Design and Synthesis of Coumarin Derivatives as Novel PI3K Inhibitors.

Abstract

Coumarins possess a broad spectrum of biological activities and are important pharmacophores in drug developments. Since aberrant upregulation of PI3K/Akt signaling is related to uncontrolled tumor cell proliferation, enhanced migration, and adhesion-independent tumor growth, it is of interests to find novel coumarin derivatives as anticancer agents targeting the PI3K/Akt signaling pathway. A variety of coumarin derivatives possessing the pyridinylurea units were designed to increase their potency and isoform selectivity against PI3Ks.

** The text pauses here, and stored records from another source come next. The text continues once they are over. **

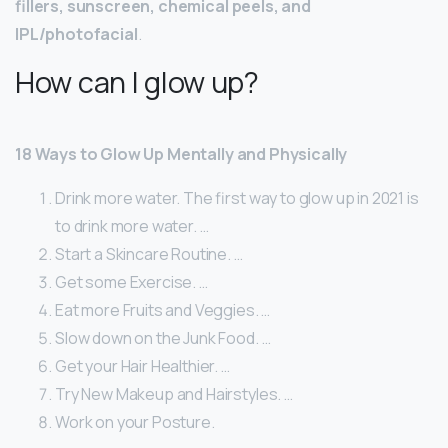
fillers, sunscreen, chemical peels, and
IPL/photofacial
.
How can I glow up?
18 Ways to Glow Up Mentally and Physically
Drink more water. The first way to glow up in 2021 is
to drink more water. …
Start a Skincare Routine. …
Get some Exercise. …
Eat more Fruits and Veggies. …
Slow down on the Junk Food. …
Get your Hair Healthier. …
Try New Makeup and Hairstyles. …
Work on your Posture.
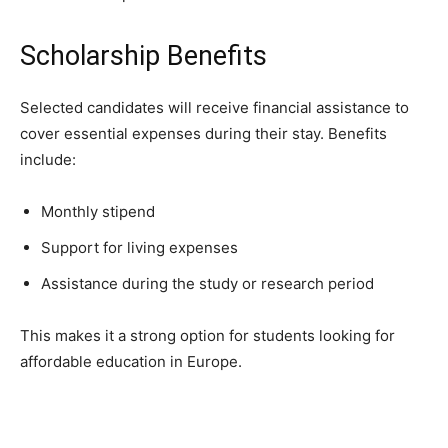
Scholarship Benefits
Selected candidates will receive financial assistance to
cover essential expenses during their stay. Benefits
include:
Monthly stipend
Support for living expenses
Assistance during the study or research period
This makes it a strong option for students looking for
affordable education in Europe.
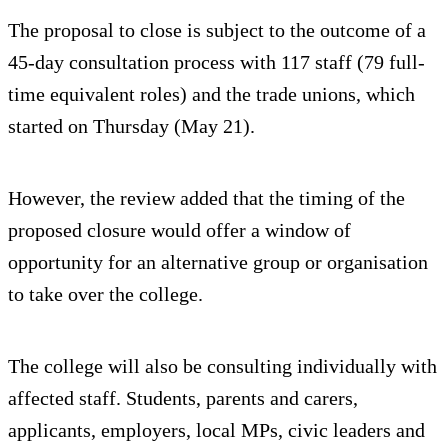
The proposal to close is subject to the outcome of a
45-day consultation process with 117 staff (79 full-
time equivalent roles) and the trade unions, which
started on Thursday (May 21).
However, the review added that the timing of the
proposed closure would offer a window of
opportunity for an alternative group or organisation
to take over the college.
The college will also be consulting individually with
affected staff. Students, parents and carers,
applicants, employers, local MPs, civic leaders and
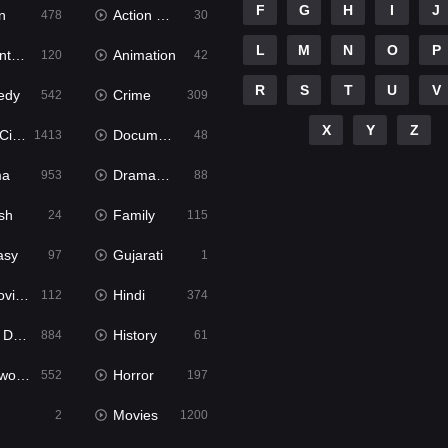
F
G
H
I
J
n
Action & Adventure
478
30
L
M
N
O
P
ure
Animation
120
42
R
S
T
U
V
edy
Crime
542
309
X
Y
Z
ema
Documentary
1413
48
ma
Dramacool
953
88
sh
Family
24
115
asy
Gujarati
97
1
ie2
Hindi
112
374
bbed
History
884
61
Movies
Horror
552
197
Movies
2
1200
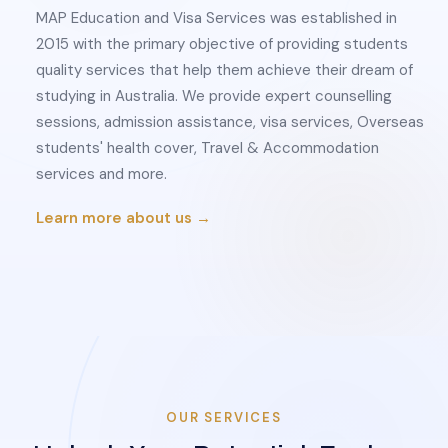
MAP Education and Visa Services was established in
2015 with the primary objective of providing students
quality services that help them achieve their dream of
studying in Australia. We provide expert counselling
sessions, admission assistance, visa services, Overseas
students' health cover, Travel & Accommodation
services and more.
Learn more about us →
OUR SERVICES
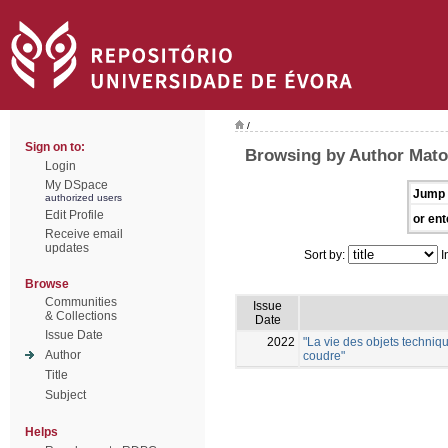
/
Sign on to:
Browsing by Author Mato
Login
My DSpace
Jump 
authorized users
Edit Profile
or ent
Receive email
updates
Sort by:
I
Browse
Communities
Issue
& Collections
Date
Issue Date
2022
"La vie des objets techniqu
Author
coudre"
Title
Subject
Helps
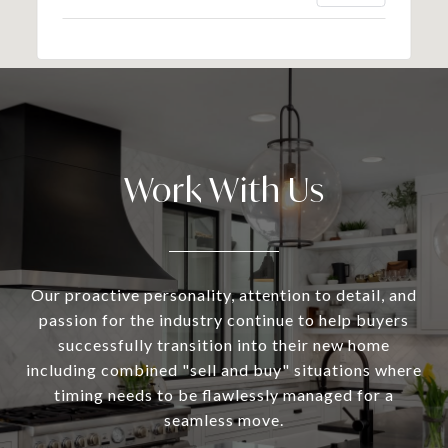
Work With Us
Our proactive personality, attention to detail, and
passion for the industry continue to help buyers
successfully transition into their new home
including combined "sell and buy" situations where
timing needs to be flawlessly managed for a
seamless move.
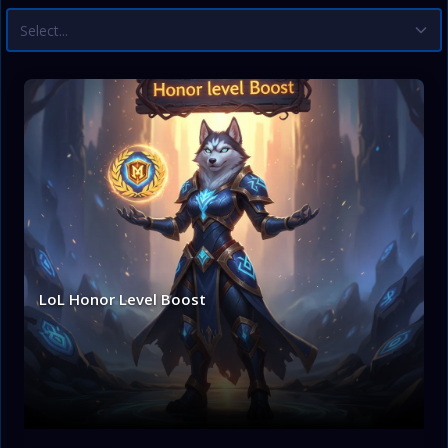
Select...
LoL Honor Level Boost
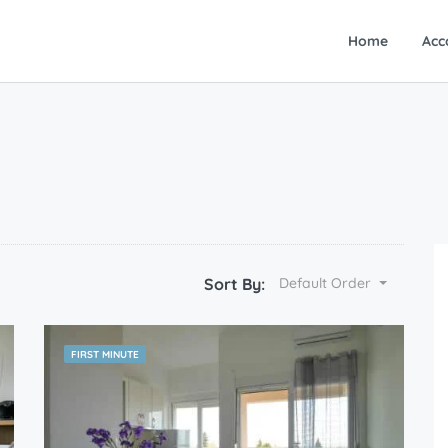
Home
Acc
Sort By:
Default Order
FIRST MINUTE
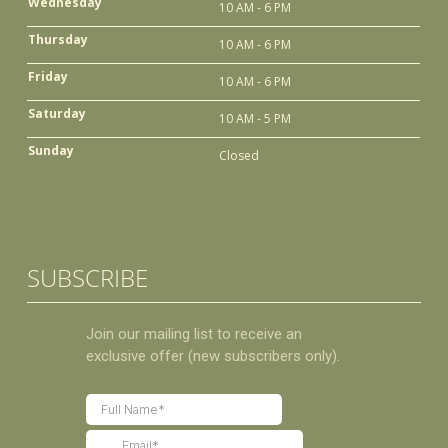
Wednesday
10 AM - 6 PM
Thursday
10 AM - 6 PM
Friday
10 AM - 6 PM
Saturday
10 AM - 5 PM
Sunday
Closed
SUBSCRIBE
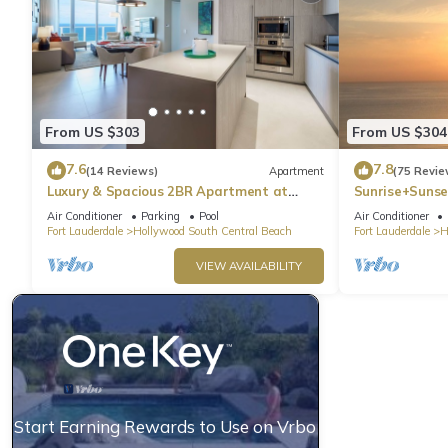
From US $303
From US $304
7.6
7.8
(14 Reviews)
Apartment
(75 Revie
Luxury & Spacious 2BR Apartment at
Sunrise+Sunse
HydeBeach! Full Ocean View +34th Floor
Air Conditioner
Parking
Pool
Air Conditioner
Fort Lauderdale
Hollywood South Central Beach
Fort Lauderdale
H
VIEW AVAILABILITY
Start Earning Rewards to Use on Vrbo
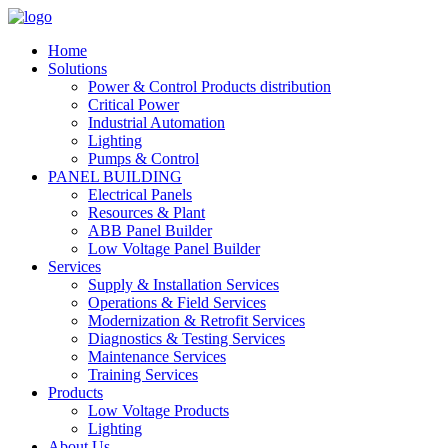
Home
Solutions
Power & Control Products distribution
Critical Power
Industrial Automation
Lighting
Pumps & Control
PANEL BUILDING
Electrical Panels
Resources & Plant
ABB Panel Builder
Low Voltage Panel Builder
Services
Supply & Installation Services
Operations & Field Services
Modernization & Retrofit Services
Diagnostics & Testing Services
Maintenance Services
Training Services
Products
Low Voltage Products
Lighting
About Us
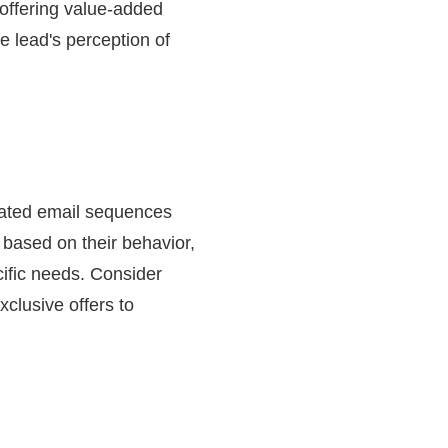
 offering value-added
e lead's perception of
omated email sequences
 based on their behavior,
cific needs. Consider
xclusive offers to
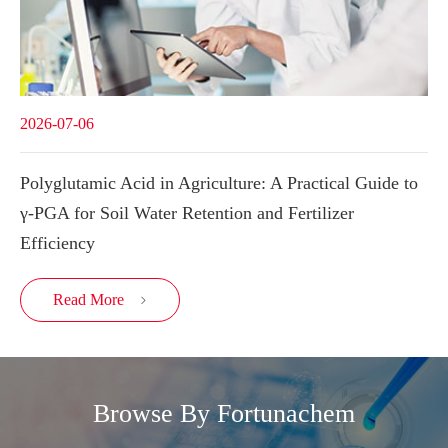
2026-07-06
Polyglutamic Acid in Agriculture: A Practical Guide to
γ-PGA for Soil Water Retention and Fertilizer
Efficiency
Read More

Browse By Fortunachem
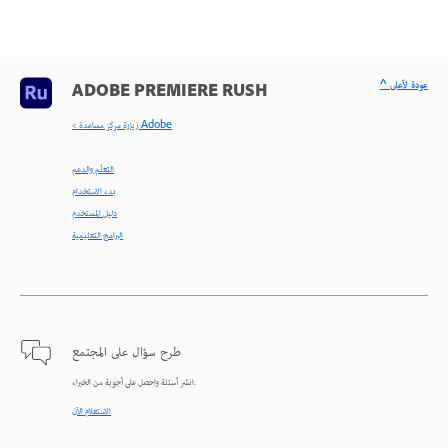
^ عودة لأعلى
ADOBE PREMIERE RUSH
< زيارة مركز مساعدة Adobe
التعلّم والدعم
بدء الاستخدام
دليل المستخدم
البرامج التعليمية
طرح سؤال على المجتمع
انشر أسئلة واحصل على أجوبة من الخبراء.
الاستعلام الآن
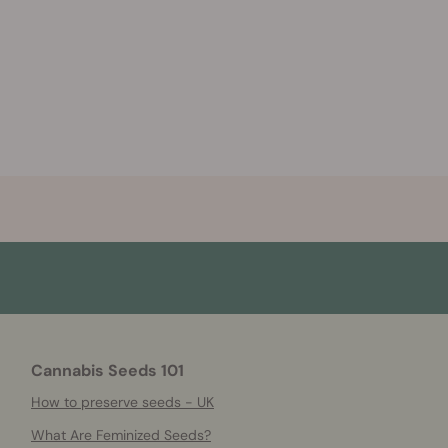
Cannabis Seeds 101
How to preserve seeds - UK
What Are Feminized Seeds?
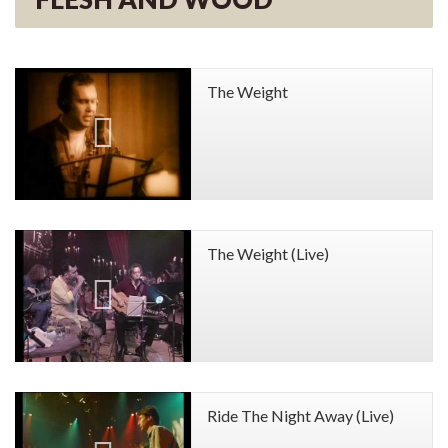
The Weight
The Weight (Live)
Ride The Night Away (Live)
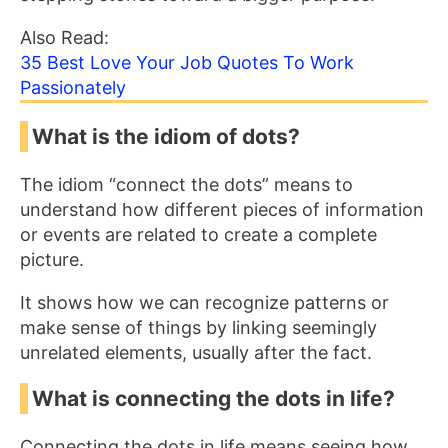
Also Read:
35 Best Love Your Job Quotes To Work
Passionately
What is the idiom of dots?
The idiom “connect the dots” means to
understand how different pieces of information
or events are related to create a complete
picture.
It shows how we can recognize patterns or
make sense of things by linking seemingly
unrelated elements, usually after the fact.
What is connecting the dots in life?
Connecting the dots in life means seeing how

Novel coumarin analogs 4a-m were were prepared from 5-methylpyridin-2-ylamine in a straightforward way and their growth inhibitory activity against tumor cells was evaluated by a MTT assay. The inhibitory activity against PI3Kα, β, δ and γ was measured by luminescent assay. Akt phosphorylation inhibition and caspase 3 and PARP activation were measured by Western blot analysis. Apoptosis was measured by staining cells with annexin V-FITC and 7-AAD. In general, these coumarin analogs exhibited good in vitro growth inhibitory activities against tumor K562, Hela, A549 and MCF-7 cells. Some of them showed comparable or better potency than BENC-511. Compounds 4b and 4h were much more potent PI3K inhibitors than S14161 or BENC-511. In addition, 4b was more selective to PI3Kα/β over PI3Kδ/γ, while 4h was a selective PI3Kα/β/δ inhibitor. Moreover, 4h could suppress the phosphorylation of Akt and induce K562 cell apoptosis. Coumarin derivatives possessing the pyridinylurea units are potential PI3K inhibitors and anticancer agents. These findings will be helpful for the future design of more potent and selective PI3K inhibitors.